I like to think that my plants live or die because of my care. That is a fairly egotistical view. In fact other forces must exist. Things mysteriously happen in a garden.
Take Bill’s wisdom for instance, I asked him once how I would know when I was a gardener? What is the measure or mark that would declare me so? Is it when I plant my first sunflower seed in a Dixie cup? Is it when I dig up a plot of dirt outside? Is it when my first vegetable presents itself? He told me I would know when the garden sends me a gift. He told me that when the garden loves the gardener, it will give the gardener gifts. I graciously accepted that reasoning.
A few years later, I had moon flower vine spring up from no where, a clump of daisies also appeared from nowhere and the newly planted Foxglove grew to be 5 foot tall instead of 3′ tall. Bill declared these gifts and congratulated me. I was now officially a gardener. He said that they will also let me know when I am doing a bad job.

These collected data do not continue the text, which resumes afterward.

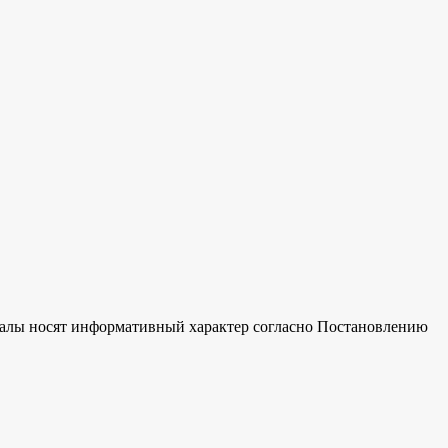
риалы носят информативный характер согласно Постановлению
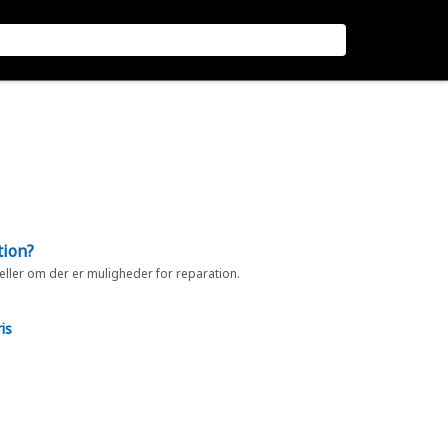
tion?
 eller om der er muligheder for reparation.
is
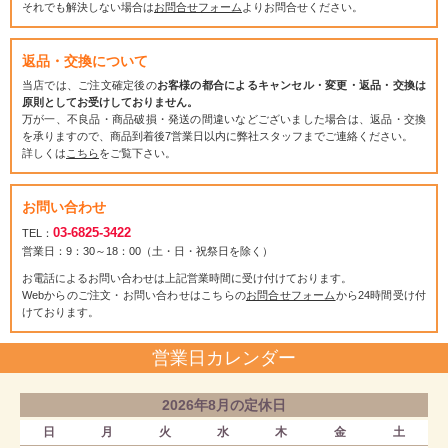
それでも解決しない場合は
お問合せフォーム
よりお問合せください。
返品・交換について
当店では、ご注文確定後の
お客様の都合によるキャンセル・変更・返品・交換は
原則としてお受けしておりません。
万が一、不良品・商品破損・発送の間違いなどございました場合は、返品・交換
を承りますので、商品到着後7営業日以内に弊社スタッフまでご連絡ください。
詳しくは
こちら
をご覧下さい。
お問い合わせ
03-6825-3422
TEL：
営業日：9：30～18：00（土・日・祝祭日を除く）
お電話によるお問い合わせは上記営業時間に受け付けております。
Webからのご注文・お問い合わせはこちらの
お問合せフォーム
から24時間受け付
けております。
営業日カレンダー
2026年8月の定休日
日
月
火
水
木
金
土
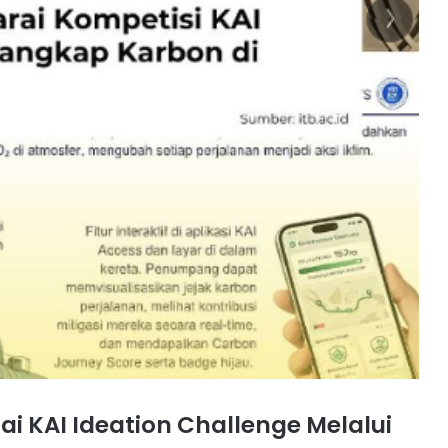
Nasional
Produksi
Bersih
10 June 2003
Konperensi Nasional Produksi
idup
Bersih
i KAI Ideation Challenge Melalui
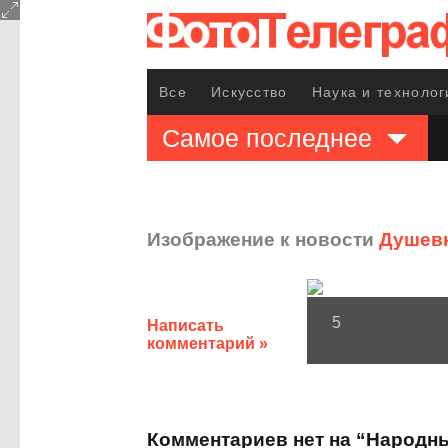
Все
Искусство
Наука и технолог
Самое последнее
Изображение к новости
Душевн
5
Написать
комментарий »
Комментариев нет на “Народн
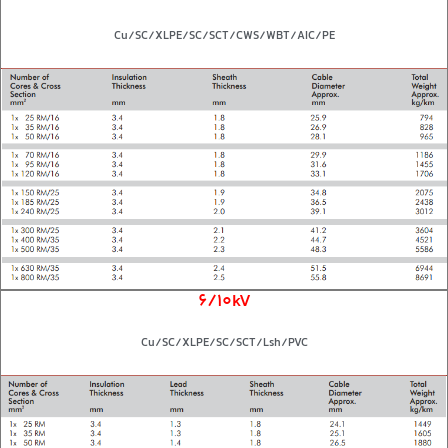
Cu/SC/XLPE/SC/SCT/CWS/WBT/AIC/PE
6/10kV
Cu/SC/XLPE/SC/SCT/Lsh/PVC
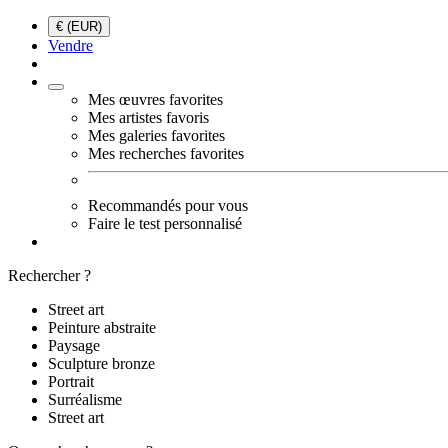
€ (EUR)
Vendre
Mes œuvres favorites
Mes artistes favoris
Mes galeries favorites
Mes recherches favorites
Recommandés pour vous
Faire le test personnalisé
Rechercher ?
Street art
Peinture abstraite
Paysage
Sculpture bronze
Portrait
Surréalisme
Street art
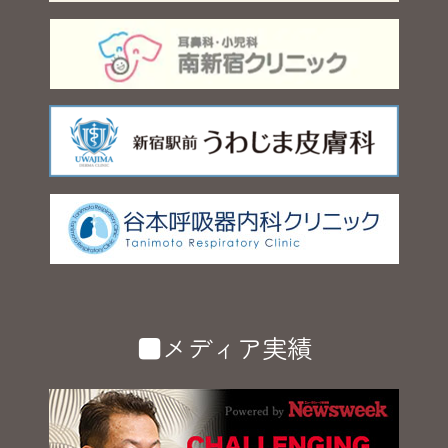
■メディア実績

This year I have a surprise addition in my garden, not so much an example of a garden gift but an example of forgiveness. I must have forgotten a Lily bulb left on the ground in a plastic bag. It was never planted. It lay in its baggie in the dirt for a year under snow and leaves, sadly forgotten. Somehow, it broke out of its bag, sent up a stem and found enough sunlight to bloom. Dispite my lack of effort, the Lily lived and took a place amongst the weeds and sticks that lay near. I’m deciding where its permanent place should be.
Thank you, my garden, for withstanding my carelessness and for forgiving me not seeing you hidden here. I’m thinking I shall plant you next to the lavender Phlox.
And to my dear readers, may your garden forgive you and send you gifts.